What you have to do: Copy every record exactly as it stands. Leave the pictures out.

[Collected data]
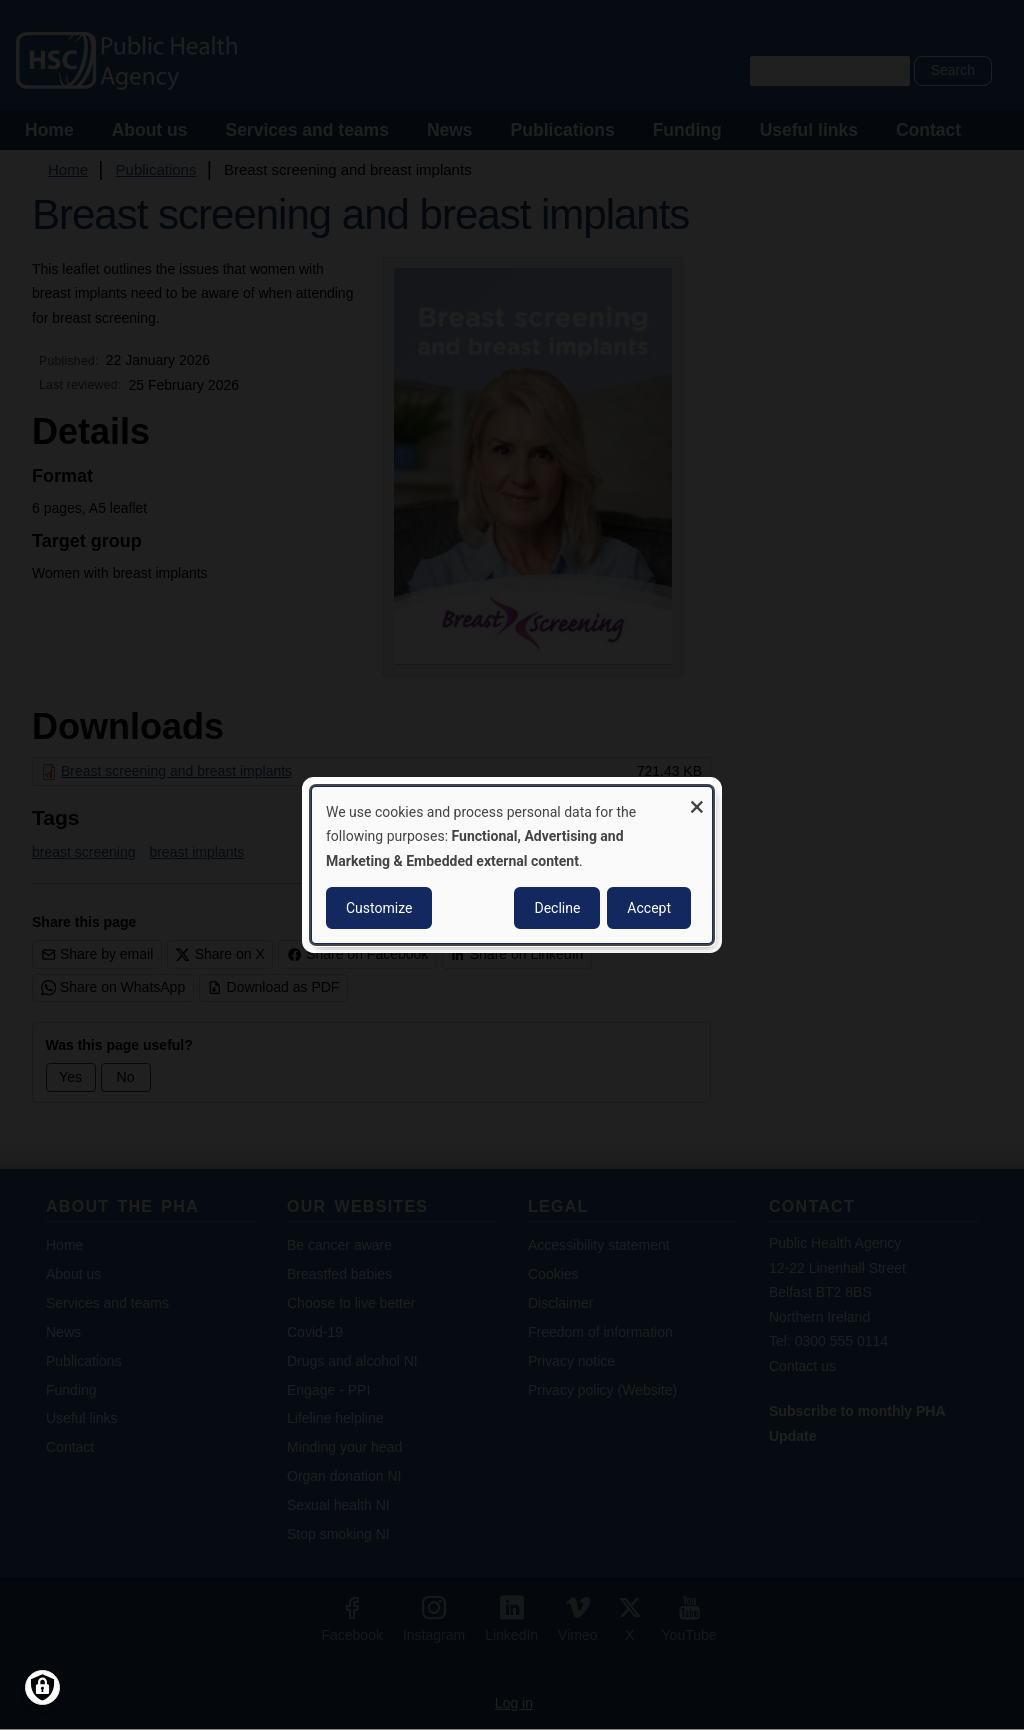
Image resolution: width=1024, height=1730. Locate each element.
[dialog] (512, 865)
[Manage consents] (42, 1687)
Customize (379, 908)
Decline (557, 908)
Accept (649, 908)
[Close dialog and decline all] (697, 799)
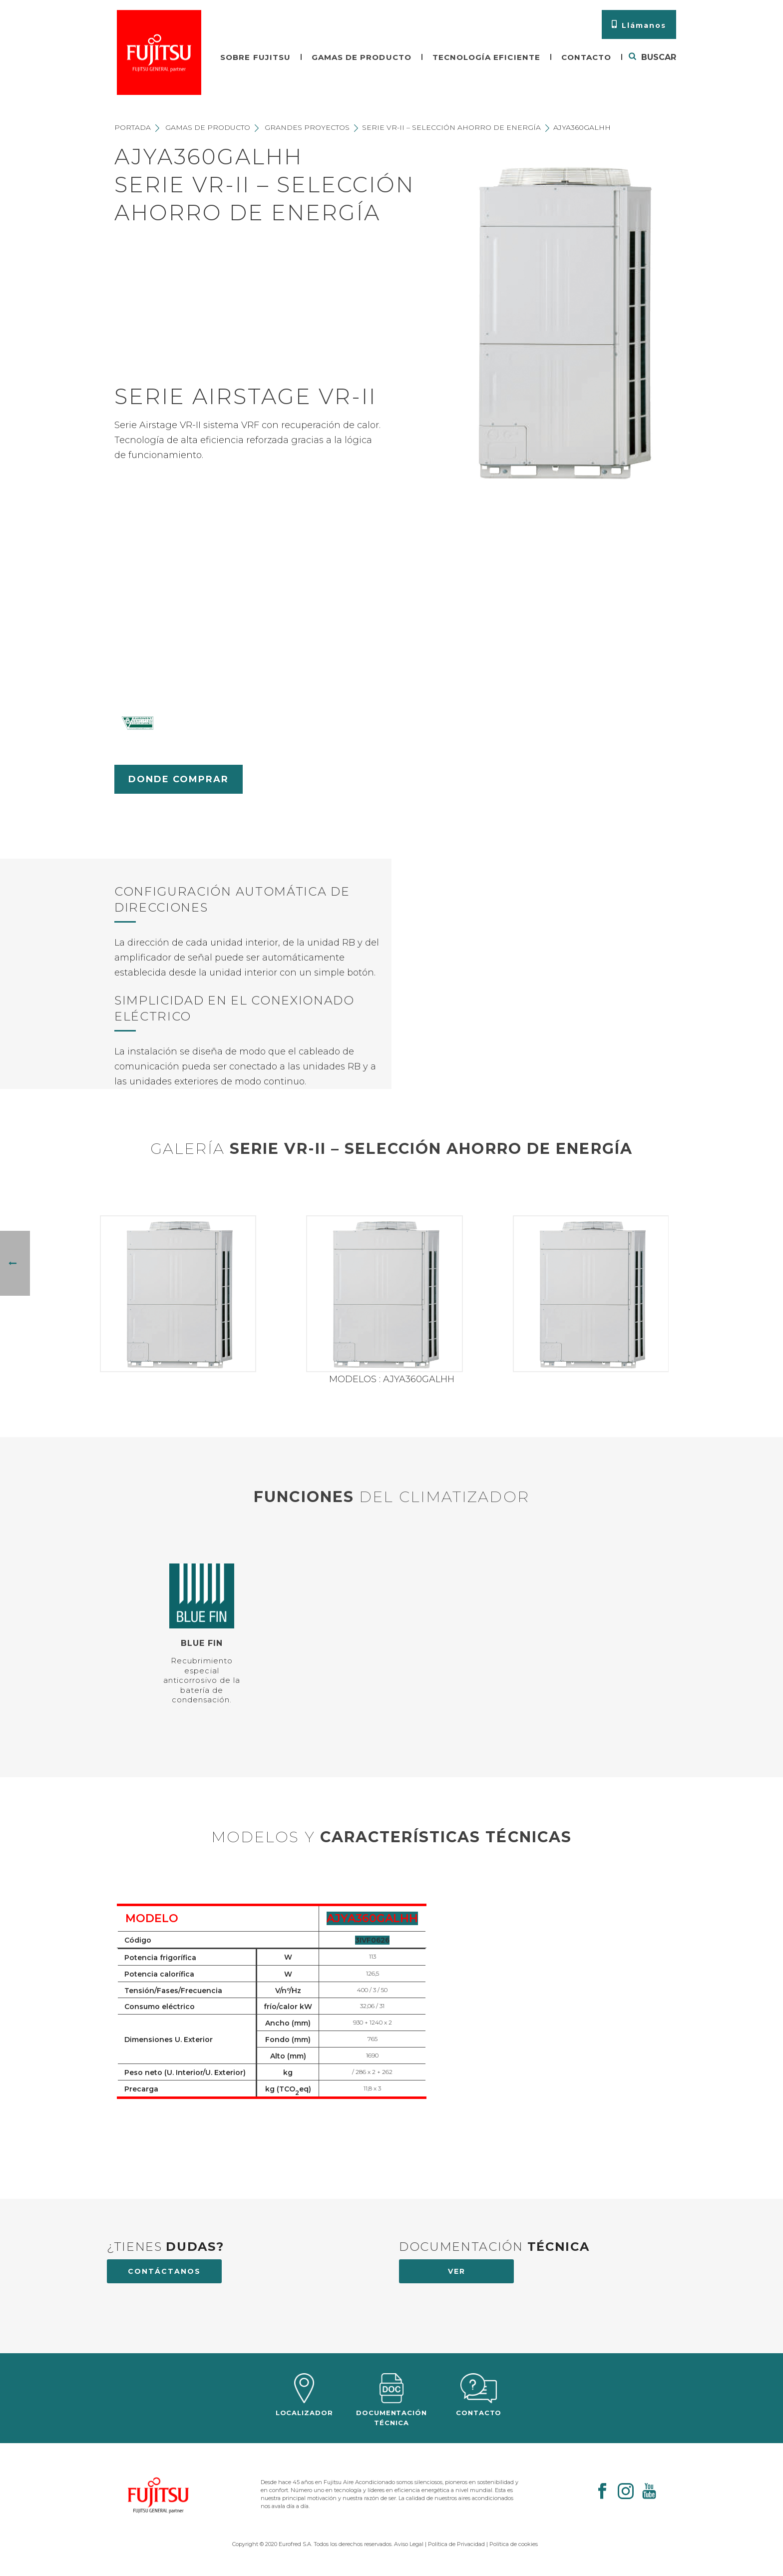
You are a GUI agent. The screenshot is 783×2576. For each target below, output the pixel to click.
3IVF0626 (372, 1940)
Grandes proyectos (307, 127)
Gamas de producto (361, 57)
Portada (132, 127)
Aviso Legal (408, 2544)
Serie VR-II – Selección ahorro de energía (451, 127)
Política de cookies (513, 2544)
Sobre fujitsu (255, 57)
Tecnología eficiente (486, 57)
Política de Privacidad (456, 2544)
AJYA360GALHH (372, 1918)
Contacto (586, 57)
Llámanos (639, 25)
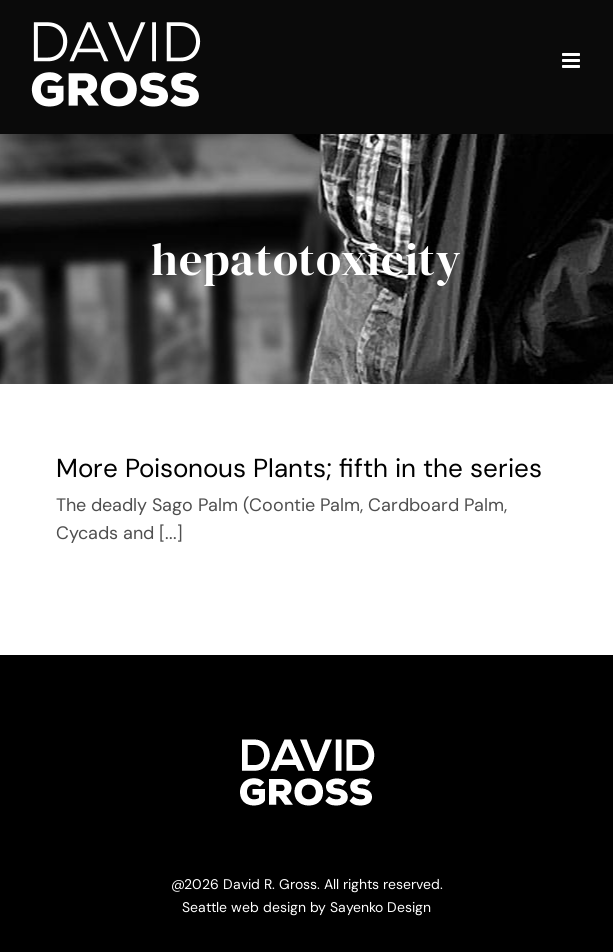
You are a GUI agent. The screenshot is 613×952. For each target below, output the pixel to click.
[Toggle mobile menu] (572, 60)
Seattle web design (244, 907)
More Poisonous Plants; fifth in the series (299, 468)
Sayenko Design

Written response:
Image resolution: width=1024, height=1730. Locate each element.
[dialog] (512, 865)
[Manage consents] (42, 1687)
Customize (379, 908)
Decline (557, 908)
Accept (649, 908)
[Close dialog and decline all] (697, 799)
You are a GUI agent. The screenshot is 783×2576. For each target below, output the pixel to click.
3IVF0626 (372, 1940)
Grandes proyectos (307, 127)
Gamas de producto (361, 57)
Portada (132, 127)
Aviso Legal (408, 2544)
Serie VR-II – Selección ahorro de energía (451, 127)
Política de cookies (513, 2544)
Sobre fujitsu (255, 57)
Tecnología eficiente (486, 57)
Política de Privacidad (456, 2544)
AJYA360GALHH (372, 1918)
Contacto (586, 57)
Llámanos (639, 25)
You are a GUI agent. The screenshot is 613×952. For each target below, output the pixel to click.
[Toggle mobile menu] (572, 60)
Seattle web design (244, 907)
More Poisonous Plants; fifth in the series (299, 468)
Sayenko Design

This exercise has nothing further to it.